Die Thematisierung der Gewalt gegen Frauen* ist natürlich richtig und wichtig, jedoch stehen schon bald nicht mehr die feministischen Themen, sondern die Herkunft der Täter und die Verschärfung der Asylpolitik im Vordergrund. Sexismus ist nicht nach Deutschland eingewandert, sondern seit jeher gesellschaftliche Realität. Menschen mit Migrationshintergrund sind dabei genauso wenig frei von Sexismus wie alle anderen.

Sexistische und frauenfeindliche Ressentiments entstehen durch ein Aufwachsen in einer patriarchalen Gesellschaft, sie bestehen sowohl im Islam, als auch im Christentum, als auch in anderen Religionen, sowie in nicht religiösen gesellschaftlichen Zusammenhängen. Das findet sich leider überall auf der Welt und muss frei von rassistischen Argumentationen bekämpft werden.

[grenzenlos : antifaschistisch]

Rechtes Gedankengut geht mit Antifeminismus einher. Der Ruf nach traditioneller Ordnung findet Widerhall, wenn das patriarchale Kleinfamilienleben angepriesen wird: Da sagt Papa noch wo es lang geht und Mama kümmert sich noch. Entsprechend stoßen Lebensmodelle, die allen Menschen Freiheit und Entscheidungsmacht über ihr eigenes Leben lassen, auf sture Ablehnung. Das zeigt den autoritären Charakter der Vorstellungen von „Familie“, die von Rechten vertreten werden – als ob Single-Frauen*, Hausmänner*, Patchwork-Familien und Regenbogenfamilien nicht längst Realität wären!

Völkische und nationalistische „Antworten“ auf soziale Fragen fordern die Unterordnung aller Menschen unter das, was als nationale Interessen dargestellt wird. Eins dieser angeblichen Interessen – die ausschließend und diskriminierend wirken – ist der Fortbestand des „deutschen Volkes“. Dieser soll durch die Mutterschaft „deutscher“ Frauen* gesichert werden. Die sexuelle Selbstbestimmung wird dabei schlicht aberkannt.

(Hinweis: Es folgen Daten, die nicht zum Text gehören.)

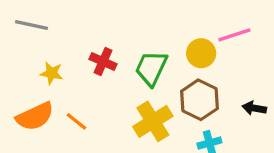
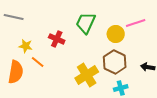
green trapezoid: (151, 68) -> (86, 23), moved
orange semicircle: (35, 116) -> (16, 72), turned -55
orange line: (76, 121) -> (38, 62), moved

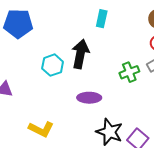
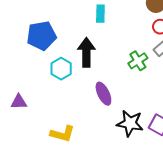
blue pentagon: (18, 24) -> (41, 36), moved
purple ellipse: (89, 98) -> (103, 94), turned 75

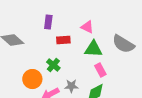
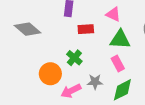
pink rectangle: (100, 70) -> (118, 63), moved

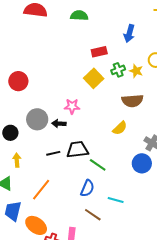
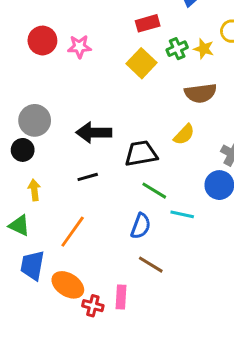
red circle: (18, 81) -> (42, 41), moved
pink star: (72, 106) -> (79, 47), moved
gray circle: (37, 119) -> (35, 120), moved
black arrow: (59, 124) -> (94, 133), size x1.6
black trapezoid: (78, 150) -> (141, 154), moved
cyan line: (116, 200) -> (182, 214), moved

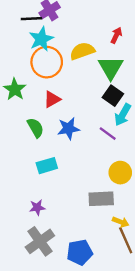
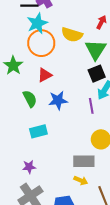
yellow semicircle: (82, 51) -> (72, 35), turned -145
black square: (113, 96) -> (97, 74), turned 30
purple line: (108, 134) -> (91, 106), turned 42
yellow arrow: (121, 222) -> (81, 180), moved

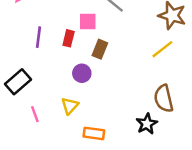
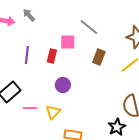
brown rectangle: (100, 49) -> (99, 57), moved
pink line: (35, 114) -> (30, 108), moved, turned -72

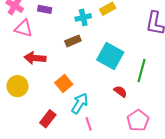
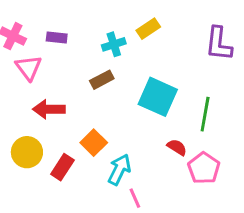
pink triangle: (24, 28) -> (29, 68), turned 42
red rectangle: (48, 119) -> (62, 167), moved
pink pentagon: (138, 120) -> (204, 168), moved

Wer sich als Frau* gegen diese Anmaßungen stellt, wird von Rechten als egoistisch, selbstsüchtig, asozial beschimpft. Wer sich gar nicht als Mann oder Frau identifizieren kann oder mag, wird als „abnormal“ abgestempelt. Diesen menschenverachtenden Einstellungen darf kein Raum gegeben werden!

In Heidelberg gibt es immer noch Dutzende Männerbünde in Form von Studentenverbindungen. Viele davon pflegen ein haarsträubendes Frauenbild. Sie sorgen dafür, dass Männer* gute Posten an Männer* vermitteln, sie leugnen, dass echte Freundschaften von Männern* mit Frauen* möglich seien, und sie setzen Heterosexualität voraus, wenn sie den Ausschluss von Frauen* als Mitbewohnerinnen* damit begründen, dass sie romantische Verwicklungen und Ärger damit vermeiden wollten. Frauen* haben bei ihnen keinen Platz als gleichberechtigte Mitmenschen – sie weisen Frauen* den zierenden Platz an der Seite eines Mannes* zu.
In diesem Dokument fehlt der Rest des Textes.